Roald Dahl’s mighty poem contains much useful advice to be passed down from father to son, but to the humble investor, Triumph and Disaster feel very different indeed. What is the future path of financial markets if not a constant journey to navigate towards one while exerting every sinew to avoid the other? If they’re the same, then why do we bother? Fear/Greed, Hope/Despair, these outcomes are reflected each and every day in asset prices. Those prices are the current equilibrium based on our expectations (rational or otherwise) of future outcomes including all current known information. And, as discussed yesterday, even as the US ambassador to the UN describes North Korea as “begging for war“, the next step will be to get the UN to vote on (that magic panacea) sanctions. So, no need for despair, panic, or fear. We have chosen the path to Triumph.
As it turns out, there are sound fundamental reasons to feel that way about the global economy. The JP Morgan Global Manufacturing PMI is at its highest in over 6 years:
And global GDP in general is also up at multi-year highs:
So growth is good, money is cheap, our favourite risk indicators offer no sign of any woolly mammoths on the horizon… suggesting that we haven’t quite hit peak exuberance yet. Yes stock markets are at all time highs, but if manufacturing is rebounding as strongly as it looks like it is, then risky assets like commodities can get even more of their mojo back. Copper is at 3 year highs, although given Blondemoney is now writing about it, it’s no surprise to hear that the long position on the CFTC is already at a record high. Maybe it’s not quite time to short the Australian Dollar just yet…the world can embrace Triumph at an exponential rate.

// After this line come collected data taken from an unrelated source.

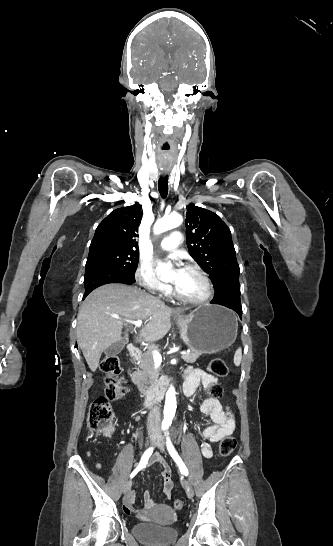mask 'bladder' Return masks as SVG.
<instances>
[{"label": "bladder", "instance_id": "31cf9c89", "mask_svg": "<svg viewBox=\"0 0 333 546\" xmlns=\"http://www.w3.org/2000/svg\"><path fill=\"white\" fill-rule=\"evenodd\" d=\"M133 535L140 541L165 545L177 537V530L174 527L160 526L154 523H138L132 527Z\"/></svg>", "mask_w": 333, "mask_h": 546}]
</instances>
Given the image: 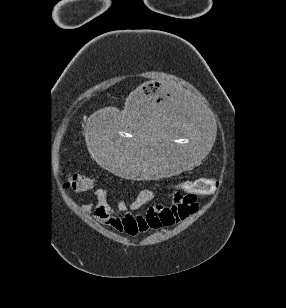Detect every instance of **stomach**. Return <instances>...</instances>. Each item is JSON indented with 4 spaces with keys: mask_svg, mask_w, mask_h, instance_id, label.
I'll list each match as a JSON object with an SVG mask.
<instances>
[{
    "mask_svg": "<svg viewBox=\"0 0 286 308\" xmlns=\"http://www.w3.org/2000/svg\"><path fill=\"white\" fill-rule=\"evenodd\" d=\"M173 86L143 83L129 96L125 115L94 109L84 122L92 161L111 174H124L128 182H162L209 159L217 131L213 113L205 112V100L170 91Z\"/></svg>",
    "mask_w": 286,
    "mask_h": 308,
    "instance_id": "0dacf381",
    "label": "stomach"
}]
</instances>
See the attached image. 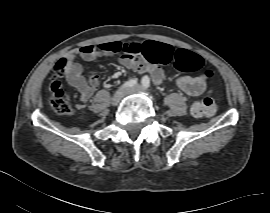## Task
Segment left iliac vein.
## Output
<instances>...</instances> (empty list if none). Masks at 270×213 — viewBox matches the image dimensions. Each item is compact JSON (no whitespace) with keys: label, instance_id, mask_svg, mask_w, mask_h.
<instances>
[{"label":"left iliac vein","instance_id":"obj_1","mask_svg":"<svg viewBox=\"0 0 270 213\" xmlns=\"http://www.w3.org/2000/svg\"><path fill=\"white\" fill-rule=\"evenodd\" d=\"M132 93H146V91L140 85H136V86H133L132 88H128L125 90V94H132Z\"/></svg>","mask_w":270,"mask_h":213}]
</instances>
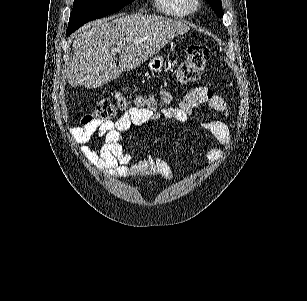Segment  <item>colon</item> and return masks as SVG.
<instances>
[{
  "label": "colon",
  "instance_id": "5ec220e1",
  "mask_svg": "<svg viewBox=\"0 0 307 301\" xmlns=\"http://www.w3.org/2000/svg\"><path fill=\"white\" fill-rule=\"evenodd\" d=\"M209 59L210 50L206 46L190 45L186 50V59L178 70L179 81L184 84L196 82ZM162 99L164 102H168L170 97L164 92ZM135 105L139 108L154 110L157 106V101L150 97H138L135 100ZM126 107L127 101L122 94H118L115 101L109 99L100 100L95 108L82 118L81 123L87 125L94 122L111 121L118 112L125 110Z\"/></svg>",
  "mask_w": 307,
  "mask_h": 301
}]
</instances>
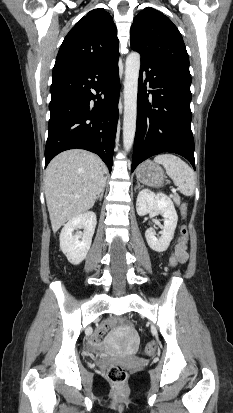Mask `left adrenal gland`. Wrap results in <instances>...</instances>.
Instances as JSON below:
<instances>
[{
    "label": "left adrenal gland",
    "mask_w": 233,
    "mask_h": 413,
    "mask_svg": "<svg viewBox=\"0 0 233 413\" xmlns=\"http://www.w3.org/2000/svg\"><path fill=\"white\" fill-rule=\"evenodd\" d=\"M141 186H140V183L138 182L137 183V189H139Z\"/></svg>",
    "instance_id": "1"
}]
</instances>
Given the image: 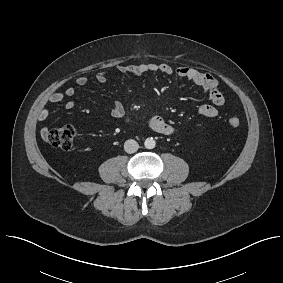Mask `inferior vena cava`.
I'll return each instance as SVG.
<instances>
[{"label": "inferior vena cava", "mask_w": 283, "mask_h": 283, "mask_svg": "<svg viewBox=\"0 0 283 283\" xmlns=\"http://www.w3.org/2000/svg\"><path fill=\"white\" fill-rule=\"evenodd\" d=\"M138 148V143L133 139H129L124 143V150L129 154L135 153Z\"/></svg>", "instance_id": "602c4592"}]
</instances>
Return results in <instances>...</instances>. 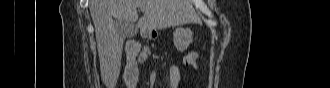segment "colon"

But what of its cousin, Disaster? We already warned that risk indicators are unable or unwilling to pick up the political risk premium that still abounds. Aside from nuclear war, we have a much more live war of words developing between the UK and the EU. Brexit fatigue means it’s being ignored as posturing for now, but if you knew two of the largest economies in the world were unable to strike a deal on trade, with one country currently lacking any real or effective government whilst also nursing a sizeable deficit, you would understandably be concerned. Political risk is not going away.
Indeed, as growth expands, the forces which blew apart decades-long political consensus will get stronger. Macron’s election didn’t end ‘the rise of populism’; it reaffirmed ‘the rise of anti-establishment-ism’. Trump and Macron have more in common than some might comfortably imagine, and it’s not just their make-up bill. Both have benefited nicely from being inside the establishment (real estate mogul / investment banker), but portrayed themselves as outsiders, as a new force in the political system. We see the same effect now taking place in New Zealand, where a 37-year-old woman no less (the audacity of it!) at the helm of the opposition Labour Party has seen them surge 20 pts in the polls to draw level.
An unequal recovery, where the asset rich benefited at the expense of the austerity-imposed poor, created these political shocks. With more growth out there, this is only going to cause more fissures, and not just of the nuclear kind.